There was an error connecting to the remote backend. Please do not exit
Terraform to prevent data loss! Trying to restore the connection...

Still trying to restore the connection... (3s elapsed)
Still trying to restore the connection... (5s elapsed)

Expected behavior

No response

Example repository

apiVersion: helm.toolkit.fluxcd.io/v2beta1
kind: HelmRelease
metadata:
  name: terrakube
  namespace: terrakube
spec:
  releaseName: terrakube
  chart:
    spec:
      chart: terrakube
      sourceRef:
        kind: HelmRepository
        name: terrakube
      version: 3.17.6
  interval: 1h
  values:
    storage:
      defaultStorage: true
    api:
      defaultDatabase: true
      defaultRedis: true
      loadSampleData: false
      properties:
        databaseType: POSTGRESQL
      version: 2.22.0
    ui:
      version: 2.22.0
    registry:
      version: 2.22.0
    executor:
      version: 2.22.0
    dex:
      config:
        connectors:
          - type: oidc
            id: keycloak-sso
            name: MyCompany SSO
            config:
              issuer: https://sso.mycompany.com/auth/realms/master
              clientID: terrakube
              clientSecret: xxxxxxxxxxxxxxxxxxxxxxxxxx
              redirectURI: https://terrakube-api.mycompany.com/dex/callback
              insecureEnableGroups: true
        issuer: https://terrakube-api.mycompany.com/dex
        oauth2:
          skipApprovalScreen: true
        staticClients:
          - id: terrakube-ui
            redirectURIs:
              - https://terrakube-ui.mycompany.com
              - /device/callback
              # for local usage
              - http://localhost:10000/login
            name: Terrakube
            public: true
      volumes: []
      volumeMount: []
    security:
      adminGroup: mycompany-production
      dexClientId: terrakube-ui
      dexIssuerUri: https://terrakube-api.mycompany.com/dex
      useOpenLDAP: false
    ingress:
      useTls: true
      ui:
        domain: terrakube-ui.mycompany.com
        tlsSecretName: terrakube-ui-certs
        annotations:
          cert-manager.io/cluster-issuer: letsencrypt-prod
          kubernetes.io/tls-acme: "true"
          ingress.kubernetes.io/ssl-redirect: "true"
      api:
        domain: terrakube-api.mycompany.com
        tlsSecretName: terrakube-api-certs
        annotations:
          cert-manager.io/cluster-issuer: letsencrypt-prod
          kubernetes.io/tls-acme: "true"
          ingress.kubernetes.io/ssl-redirect: "true"
          nginx.ingress.kubernetes.io/client-body-buffer-size: 100M
      registry:
        # enabled: false
        domain: terrakube-registry.mycompany.com
        tlsSecretName: terrakube-registry-certs
        annotations:
          cert-manager.io/cluster-issuer: letsencrypt-prod
          kubernetes.io/tls-acme: "true"
          ingress.kubernetes.io/ssl-redirect: "true"

Anything else?

I also defined client-body-buffer-size (see Helm values) to be shure Nginx ingress controller doesn't buffer anything.

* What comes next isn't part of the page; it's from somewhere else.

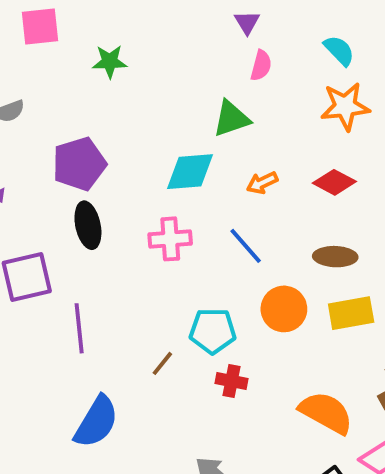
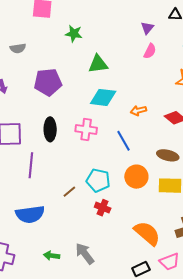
green triangle: (231, 119) -> (98, 64), moved
black ellipse: (88, 225) -> (50, 129), moved
blue semicircle: (96, 422) -> (30, 214), turned 40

But I don't know where is the root cause between my laptop, GCP load balancer, Nginx ingress contoller, Terrakube API, MinIO storage.

alfespa17 commented 1 month ago

This is the first time that I see that error, maybe you can try the following:

https://github.com/AzBuilder/terrakube/issues/496

The above is related to some nginx configuration when you are uploading some big files

I think it is failing in this part of the code when it is trying to upload the terraform code file and create the file in MINIO

https://github.com/AzBuilder/terrakube/blob/d3c4ceca98d316a99c2c40996116edb508fdd9ea/api/src/main/java/org/terrakube/api/plugin/storage/aws/AwsStorageTypeServiceImpl.java#L151

alfespa17 commented 1 month ago

According to this maybe adding the following to your helm chart values could work for you.

api:
  env:
  - name: JAVA_TOOL_OPTIONS
    value: "-Dcom.amazonaws.sdk.s3.defaultStreamBufferSize=YOUR_MAX_PUT_SIZE"
seboudry commented 1 month ago

I tried all of these without success...

    api:
      env:
        - name: JAVA_TOOL_OPTIONS
          value: >
            -Dcom.amazonaws.sdk.s3.defaultStreamBufferSize=100MB
            -Dspring.servlet.multipart.max-file-size=100MB
            -Dspring.servlet.multipart.max-request-size=100MB
    ingress:
      api:
        annotations:
          nginx.ingress.kubernetes.io/client-body-buffer-size: 100M
          nginx.ingress.kubernetes.io/proxy-body-size: 100M
alfespa17 commented 1 month ago

I tried all of these without success...

    api:
      env:
        - name: JAVA_TOOL_OPTIONS
          value: >
            -Dcom.amazonaws.sdk.s3.defaultStreamBufferSize=100MB
            -Dspring.servlet.multipart.max-file-size=100MB
            -Dspring.servlet.multipart.max-request-size=100MB
    ingress:
      api:
        annotations:
          nginx.ingress.kubernetes.io/client-body-buffer-size: 100M
          nginx.ingress.kubernetes.io/proxy-body-size: 100M

Quick question, what is the size of the folder where you are running the terraform cli?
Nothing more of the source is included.